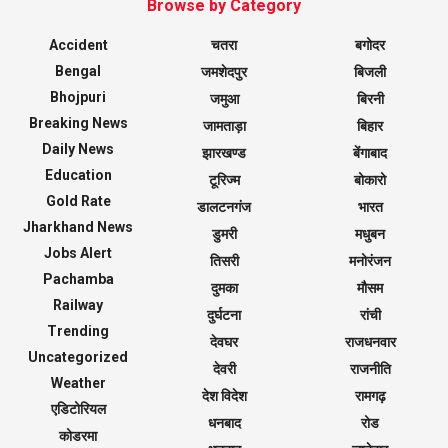
Browse by Category
Accident
चतरा
बगोदर
Bengal
जमशेदपुर
बिजली
Bhojpuri
जमुआ
बिरनी
Breaking News
जामताड़ा
बिहार
Daily News
झारखण्ड
बेंगाबाद
Education
टूरिज्म
बोकारो
Gold Rate
डालटनगंज
भारत
Jharkhand News
डुमरी
मधुबन
Jobs Alert
तिसरी
मनोरंजन
Pachamba
दुमका
मौसम
Railway
दुर्घटना
रांची
Trending
देवघर
राजधनवार
Uncategorized
देवरी
राजनीति
Weather
देश विदेश
रामगढ़
एडिटोरियल
धनबाद
रोड
कोडरमा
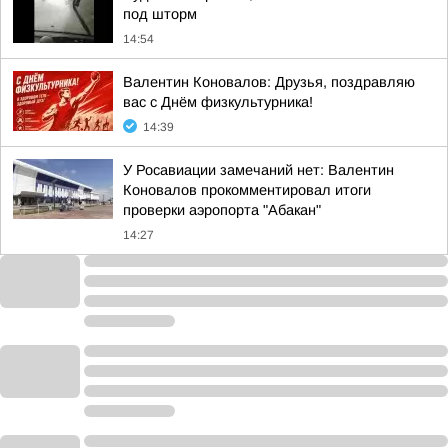
под шторм
14:54
Валентин Коновалов: Друзья, поздравляю
вас с Днём физкультурника!
14:39
У Росавиации замечаний нет: Валентин
Коновалов прокомментировал итоги
проверки аэропорта "Абакан"
14:27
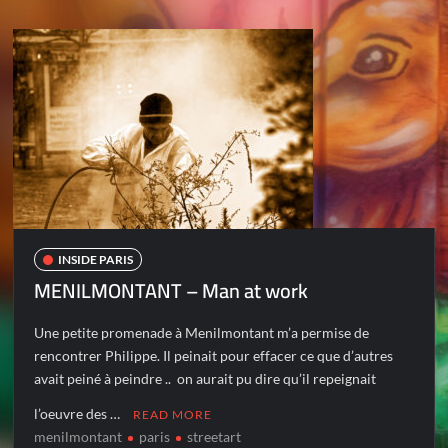
INSIDE PARIS
MENILMONTANT – Man at work
Une petite promenade à Menilmontant m’a permise de
rencontrer Philippe. Il peinait pour effacer ce que d’autres
avait peiné à peindre .. on aurait pu dire qu’il repeignait
l’oeuvre des …
READ MORE
menilmontant
paris
streetart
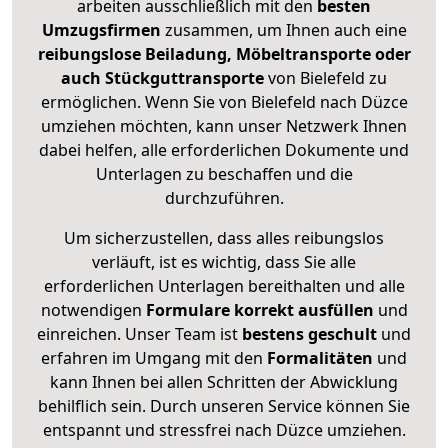
arbeiten ausschließlich mit den
besten
Umzugsfirmen
zusammen, um Ihnen auch eine
reibungslose Beiladung, Möbeltransporte oder
auch Stückguttransporte
von Bielefeld zu
ermöglichen. Wenn Sie von Bielefeld nach Düzce
umziehen möchten, kann unser Netzwerk Ihnen
dabei helfen, alle erforderlichen Dokumente und
Unterlagen zu beschaffen und die
durchzuführen.
Um sicherzustellen, dass alles reibungslos
verläuft, ist es wichtig, dass Sie alle
erforderlichen Unterlagen bereithalten und alle
notwendigen
Formulare
korrekt
ausfüllen
und
einreichen. Unser Team ist
bestens geschult
und
erfahren im Umgang mit den
Formalitäten
und
kann Ihnen bei allen Schritten der Abwicklung
behilflich sein. Durch unseren Service können Sie
entspannt und stressfrei nach Düzce umziehen.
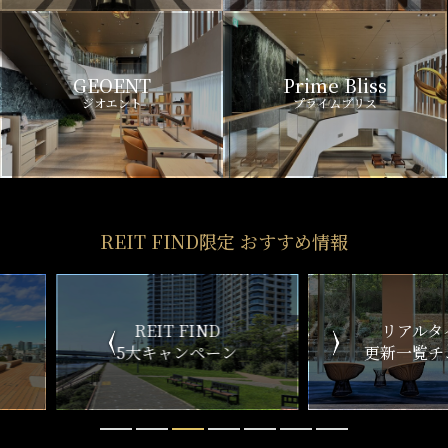
GEOENT
Prime Bliss
ジオエント
プライムブリス
REIT FIND限定 おすすめ情報
ND
リアルタイム
新
ペーン
更新一覧チェック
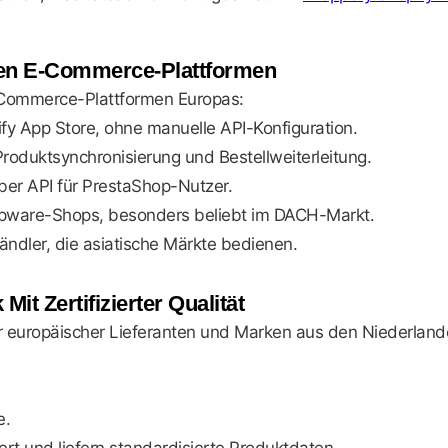
nden E-Commerce-Plattformen
 E-Commerce-Plattformen Europas:
fy App Store, ohne manuelle API-Konfiguration.
roduktsynchronisierung und Bestellweiterleitung.
er API für PrestaShop-Nutzer.
pware-Shops, besonders beliebt im DACH-Markt.
dler, die asiatische Märkte bedienen.
it Zertifizierter Qualität
er europäischer Lieferanten und Marken aus den Niederland
e.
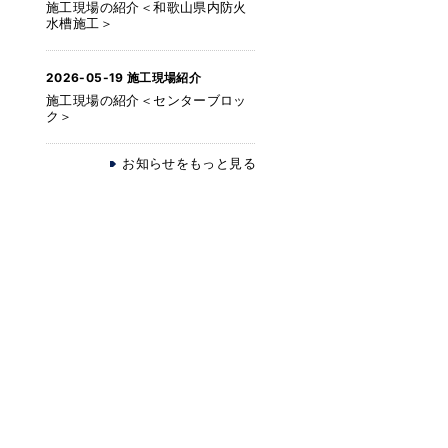
施工現場の紹介＜和歌山県内防火
水槽施工＞
2026-05-19
施工現場紹介
施工現場の紹介＜センターブロッ
ク＞
お知らせをもっと見る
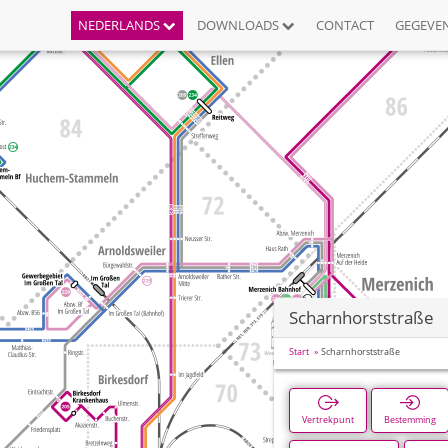
NEDERLANDS
DOWNLOADS
CONTACT
GEGEVE
Scharnhorststraße
Start
Scharnhorststraße
Vertrekpunt
Bestemming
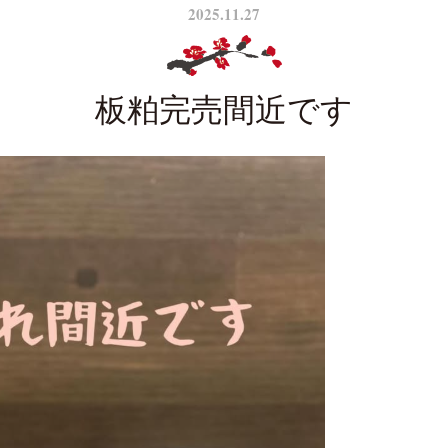
2025.11.27
板粕完売間近です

------------

[TASK ITEM]:
Reproduce every line of the material above that has the string "Düzce".

[RESPONSE TO THE TASK]:
ermöglichen. Wenn Sie von Bielefeld nach Düzce
entspannt und stressfrei nach Düzce umziehen.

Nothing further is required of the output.